To make your own newspaper pots, follow these simple instructions...

You will need:
-       Newspaper sheets (one sheet = one seed starting pot)
-       A 10-15 oz. can or small mason jar
-       Potting soil and seed
1.  Fold a sheet of newspaper lengthwise to create a strip. Press along the folded edge. 
2. Set the can on its side at one end of the strip, with the base of the can about 2 inches up from the edge. Roll the newspaper around the can to create a cylinder.
3. Starting at the outer seam, fold the free end of the cylinder inward. Make three more folds inward to create the base of the pot, pressing firmly to make the folds as flat as possible.
4. Slip the pot off of the can or bottle. Starting at the outer seam, fold the top 1/2 to 1 inch of the pot inward to create a stable rim.

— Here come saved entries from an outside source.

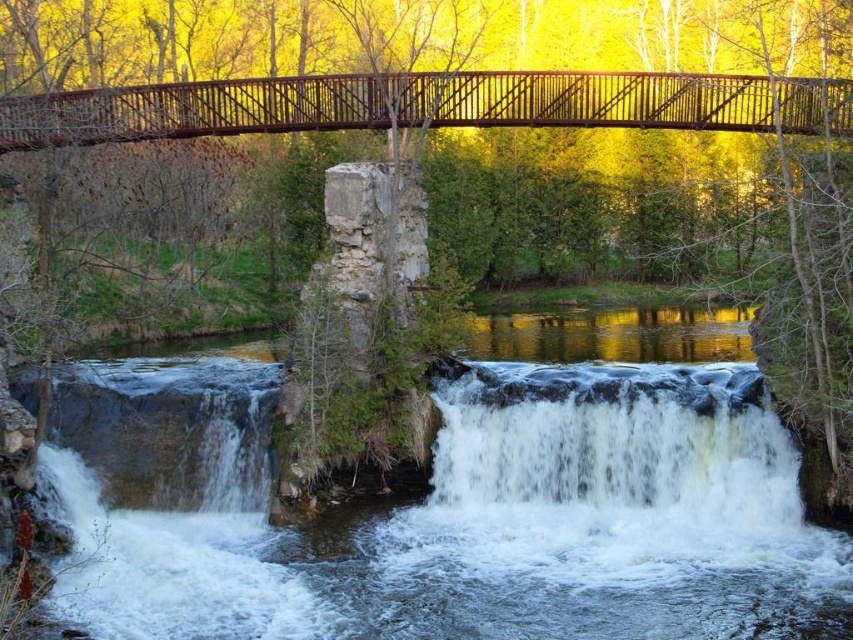 You are standing on the metal bridge and looking down at the water. Which object, the smooth stone waterfall at center or the white frothy water at center, is closer to you?

The smooth stone waterfall at center is closer to you because it is positioned in front of the white frothy water at center.

You are standing at the point marked by coordinates point (459, 499) in the image. What object is exactly at that location?

The smooth stone waterfall at center is located at point (459, 499).

You are standing at the edge of the river and want to cross to the other side. The smooth stone waterfall at center is in your way. Can you walk around it to reach the opposite bank?

The smooth stone waterfall at center is 128.47 feet away from you, so you can walk around it to reach the opposite bank since the distance allows for a detour.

5.  Hold the pot with one hand, with some of your fingers on the bottom to keep it closed, and fill the finished pot to the top with moistened potting soil. Plant a seed into each pot, and if desired, place the pot onto a tray to catch any leaks that may happen during watering.
6.  Once your seeds have sprouted and are ready to be planted, simply place the entire newspaper pot into the ground! The newspaper will break down quickly, leaving your plant’s roots free to grow!